November 24, 2016 22:46

The case of the Jewish girl, "C", who wants to be baptised against her mother's will, has achieved great publicity this week, with criticism directed at the judge who ruled on it.

Judge Platt's decision is fact specific and creates no binding precedent whatsoever.

The decision was in May, and it does not appear that the mother has appealed, so it is likely that the baptism will proceed. It seems to me, in fairness to the judge, that he struggled with this hottest of potatoes with very considerable care and sensitivity. The Children Act of 1989 demanded of him that his paramount consideration in deciding the case must be what was best for the welfare of the child herself.

The facts here as recited fully in his judgment, were singular. The marriage had lasted 14 years. Neither set of grandparents, and neither parent, had exposed either of the children (a girl of 10 and a boy of five) to any kind of Jewish upbringing, either before or after the divorce. The father had converted to Anglicanism, for whatever reason, and now lived his life as a committed Christian. With the mother's consent - and this is a vital feature - he had for a long time been taking both children to church on Sundays. Thus they had been brought up with no leanings towards Judaism, but merely according to general principles of moral behaviour, which the judge noted were "indistinguishable between the two religions".

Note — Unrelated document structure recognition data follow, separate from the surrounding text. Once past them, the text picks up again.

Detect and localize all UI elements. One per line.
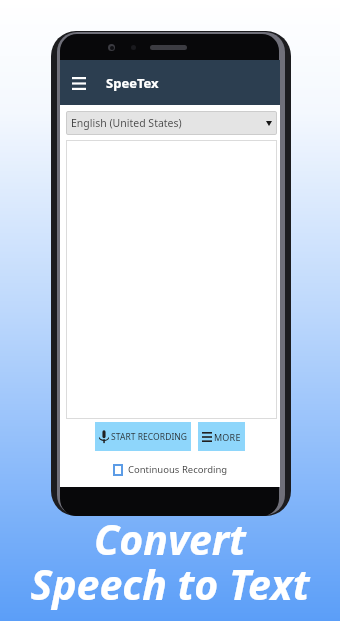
staticText: MORE	[214, 431, 241, 443]
staticText: Convert	[94, 511, 246, 567]
staticText: SpeeTex	[106, 74, 159, 92]
button[interactable]: START RECORDING	[95, 422, 191, 451]
button[interactable]: Continuous Recording	[113, 463, 228, 476]
button[interactable]: Open navigation menu	[67, 71, 91, 95]
staticText: Speech to Text	[30, 556, 310, 612]
button[interactable]: English (United States)	[66, 111, 277, 135]
button[interactable]: MORE	[198, 422, 245, 451]
staticText: START RECORDING	[111, 431, 188, 443]
staticText: Continuous Recording	[128, 463, 228, 476]
staticText: English (United States)	[71, 116, 182, 130]
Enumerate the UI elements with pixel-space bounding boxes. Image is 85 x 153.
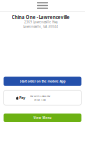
staticText: Start order on the mobile App <box>20 79 66 84</box>
staticText: Lawrenceville, GA 30044 <box>23 25 58 29</box>
staticText: View Menu <box>34 116 52 120</box>
button[interactable]: Menu <box>0 0 85 11</box>
button[interactable]: Start order on the mobile App <box>4 77 81 86</box>
staticText: Pay <box>19 95 25 100</box>
staticText: 2369 Lawrenceville Hwy <box>24 20 57 24</box>
staticText: on our App! <box>34 98 46 101</box>
staticText: Pay with Apple Pay <box>30 94 50 98</box>
button[interactable]: View Menu <box>4 114 81 122</box>
staticText: China One - Lawrenceville <box>12 14 70 20</box>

C is clever and articulate, considered to be a year in advance of her biological age. She announced to her mother one day her desire to be baptised. Acting in what the judge found to be an over-hasty manner, and without first calmly consulting the girl, the father, or the church minister, the mother rushed to court and obtained an interim order prohibiting baptism, based as was later held, on considerable misstatement of the facts. It was this that the judge overturned, after hearing evidence and reading an independent report by Cafcass (the government-based family support service). The girl had restated to Cafcass in strong and evidently sincere terms her desire to be baptised.

They had no Jewish upbringing whatsoever

Nor were matters helped, in the judge's eyes, by the fact that the mother's lawyers had presented no adequate expert evidence of Jewish attitudes and traditions, but had merely produced a letter from Rabbi Odom Brandman, "written in highly emotive terms".

It was in this context that the judge noted that, according to Jewish law, the girl was and always would be Jewish. Thus baptism was not an irrevocable step that would necessarily prevent her returning to her Jewish roots. He did, however, make an order preventing her from taking the further step towards Christianity of a confirmation ceremony, unless and until she turned 16.

We live in a Christian country, and we must not forget that "the law of the state is also the law of the Jew". This was not a medieval case of forced conversion of a Jewess. It was rather assimilation and lack of Jewish education of a child. And even more predictably, perhaps, the result of one parent adopting an identifiable religion where the other parent (and grandparents) did nothing.

Thus I cannot entirely endorse the anger over this decision. But there is a cynical question-mark in my mind, I will confess, as to whether it would necessarily have gone the same way if the new religion had been, say, Islam or Mormonism, let alone Scientology.